Because you never, ever, address the fact that Ukraine, has been invaded by a tyrant country who invaded a peaceful democracy, that long ago submitted their security of a nuclear weapon arsenal in return for peace in an agreement with Russia. Look how that has turned out.
I'm not surprised you feel this way though considering Serbia is on the side of Putin.
I would have thought you would prefer world peace, considering you have the luxury to live in one of the most stable and peaceful countries in the world, but clearly you think otherwise.
 

Avenger

Immortal
Messages
37,609
You can't stand him because he is doing everything to defend his country and therefore, that makes him a weasel? Wow.
I respect your right to have an opinion and the fact that is the way you feel about this conflict.
However, I ever so strongly disagree with you.
Why?
Because you never, ever, address the fact that Ukraine, has been invaded by a tyrant country who invaded a peaceful democracy, that long ago submitted their security of a nuclear weapon arsenal in return for peace in an agreement with Russia. Look how that has turned out.
I'm not surprised you feel this way though considering Serbia is on the side of Putin.
I would have thought you would prefer world peace, considering you have the luxury to live in one of the most stable and peaceful countries in the world, but clearly you think otherwise.
I told you to watch ‘Ukraine on Fire’ and you refused. He didn’t invade for nothing. ‘Not one inch closer’ they promised.
 

Suitman

Post Whore
Messages
57,739
I told you to watch ‘Ukraine on Fire’ and you refused. He didn’t invade for nothing. ‘Not one inch closer’ they promised.

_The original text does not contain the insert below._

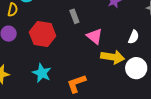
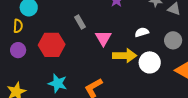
pink triangle: (95, 36) -> (103, 38), turned 30
white semicircle: (134, 37) -> (142, 32), turned -120

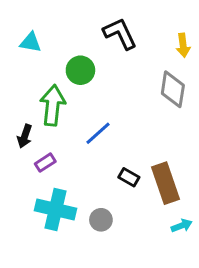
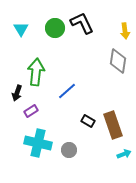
cyan triangle: (31, 42) -> (21, 29), turned 49
green circle: (80, 70) -> (55, 28), moved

I didn't refuse to watch anything.
Ukraine wanting to join NATO was for their own security, nothing more. And why? Well, we can clearly see that now.
You still (and never do) answer the questions I ask of you.

- They gave up their nuclear arsenal in a security guarantee with Russia.
- They were then invaded by Russia, even though they were no threat to them and had no intentions of conflict, whether they joined NATO or not.
- However, Russia still threatens nuclear war, not just against Ukraine, but Europe.

Anyway, How's Russia's 3 day war to take Kyiv going? It's now 3 and a half years and yet
Putin has sacrificed over a million of his own countrymen for what, a small fraction of Ukranian territory?




If you cannot see this war and the loss of lives, both civilian and in combat as a tragedy, and who ultimately bought this conflict on, I cannot help you.